Selling a home in winter: How to prepare the garden
Winter is nearly here, but don’t let your imminent move and the cold weather deter you from looking after your garden. Outside space is just as important as the home itself to a property buyer so at this time of year, it’s a case of cleaning up, covering up and making general repairs. Gardens will be looking darker, less inspiring and bare as the vibrant colours of summer disappear. And the winter sun, wind, cold and possibly snow can damage trees, shrubs, plants, flower buds, structures and statues if they are not protected.
Looking after your garden now will prevent weather-related damage and encourage new growth for next year. And it will ensure it’s looking its best over the next few months for those all-important viewings.

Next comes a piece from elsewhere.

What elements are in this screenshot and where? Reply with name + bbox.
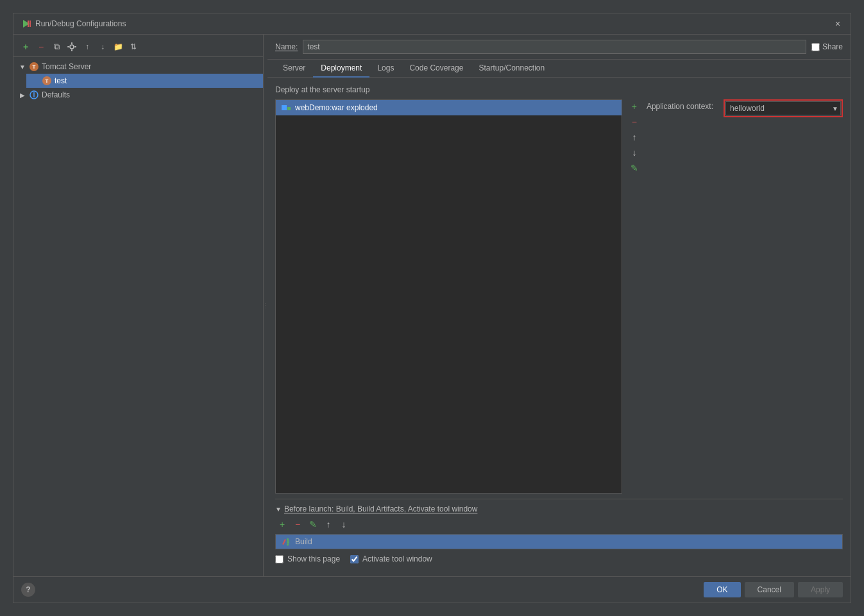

Layer-de-la-Haye, Essex – for sale with Fenn Wright Signature, Colchester
1. Rake up leaves
Raking leaves regularly not only neatens a garden for viewings, but it also provides a valuable natural resource as you can recycle them into a wonderful soil conditioner for the garden – leaf mould. Don’t just think about the lawn – there’s also your swimming pool cover and area, terraces and so on to clear as well.
2. Discourage weeds
Remove all of your weeds and then spread a thick layer of leaf mould to block the sun from the seeds that remain in the soil. This should help discourage further weed growth and smarten up your garden.
3. Care for your lawn
Autumn is a great time to be revitalising a tired lawn. It is important to keep it looking neat and tidy for viewings, which can be a challenge when wet weather makes it harder to mow. Remove old grass clippings and moss and brush a sandy top over the lawn, followed by some autumn lawn feed. You could also lay some new turf if you wanted to. Also clear paths where soil may have become compacted.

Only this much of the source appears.